By tradition, last month (June) was the month of weddings. In all of that wedded bliss, then, maybe seeing an estate planning attorney was not at the top of your list. On one hand, you're safe: Florida adds your spouse to your will in your estate plan when you get married. But as for the rest of your plan, you are not covered. And what if you don't want the State of Florida to change your will?
The law in Florida provides that if you already have a will then you marry, your new spouse will inherit a share of your estate even if you do not update your will. Under the law, this means your spouse will inherit at least half of your estate even if you have children with another person, and even if in your will, you left everything to those children. This is the "Pretermitted Spouse" rule. (Pretermitted means someone who was unintentionally omitted or forgotten, here, your spouse from your estate plan.)
In a few situations, this change in your plan does not take place automatically. First, your new spouse can waive this change by a prenuptial (or postnuptial) agreement. Second, if the person you marry is already provided for in your will, then that provision will still stand. Finally, if your will states specifically that you do not make a provision for that person, then this will stop the pretermitted spouse rule from changing that. In any of these scenarios, though, your intentional act is required.
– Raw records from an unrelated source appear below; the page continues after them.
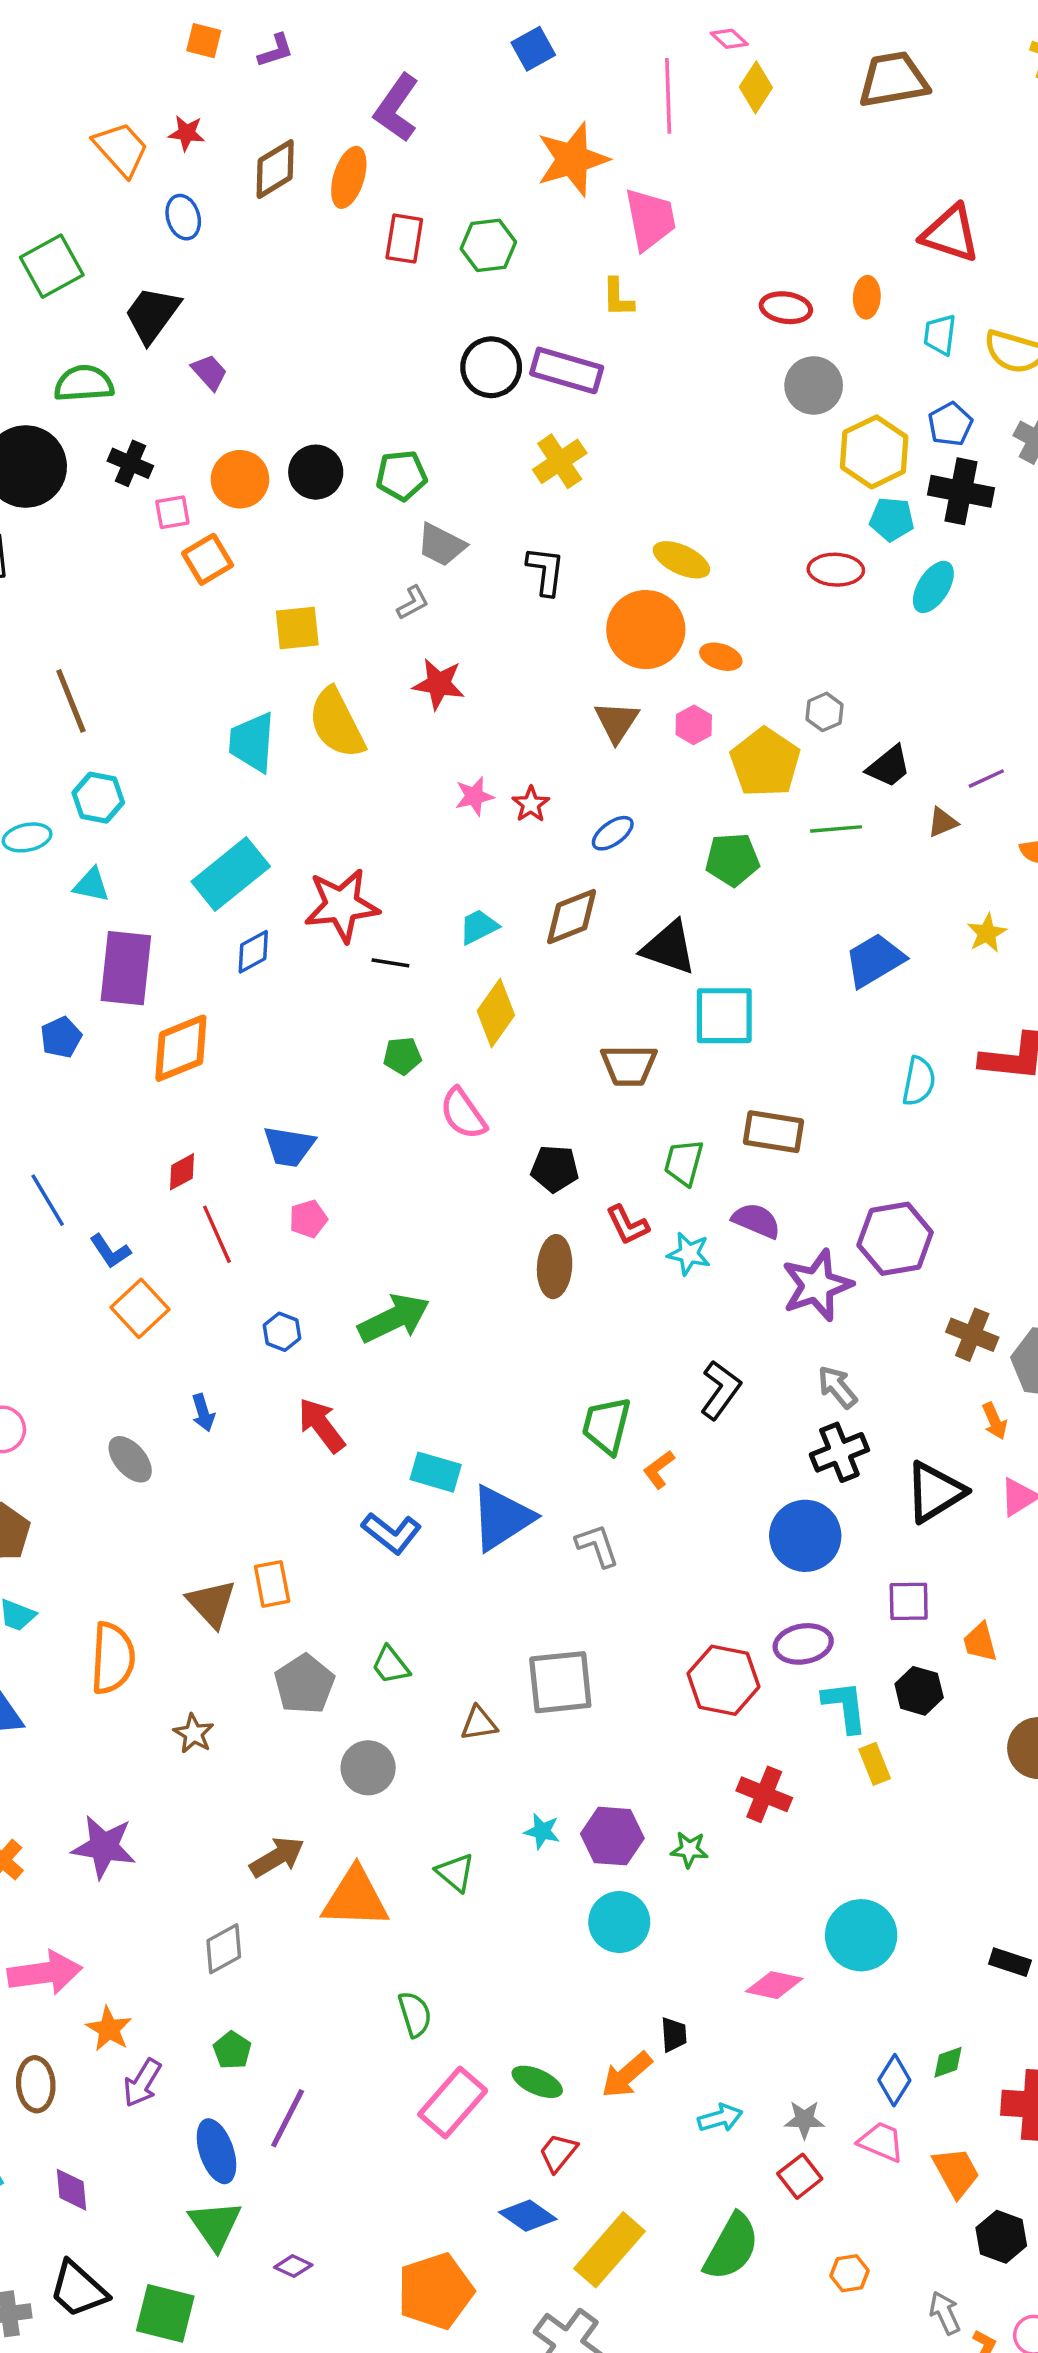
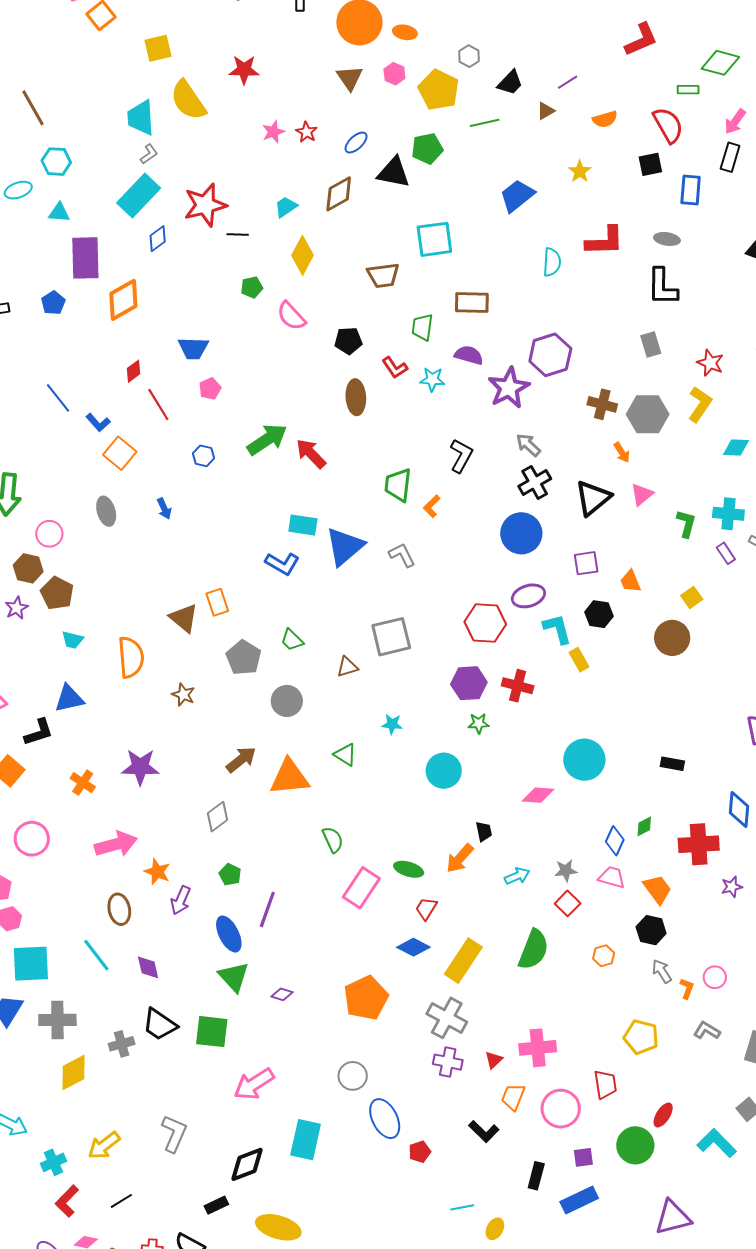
gray L-shape: (413, 603) -> (149, 154), moved
black triangle: (669, 948) -> (394, 172), moved
red arrow: (321, 1425) -> (311, 454), moved
gray ellipse: (130, 1459) -> (106, 511), moved, turned 32
purple hexagon: (612, 1836) -> (469, 683), moved
black hexagon: (1001, 2237) -> (651, 930), moved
If you do not want the Florida law to decide what happens to your estate, then you should meet with an estate planning attorney and update (or newly draft) your will. But even if you are happy with how Florida directs the distribution of your property, you should still update (or create) your estate plan. Remember: and estate plan is not only a will. Now that you're married, you might want to assign your new spouse as your agent under your power of attorney or as your surrogate health care decision maker.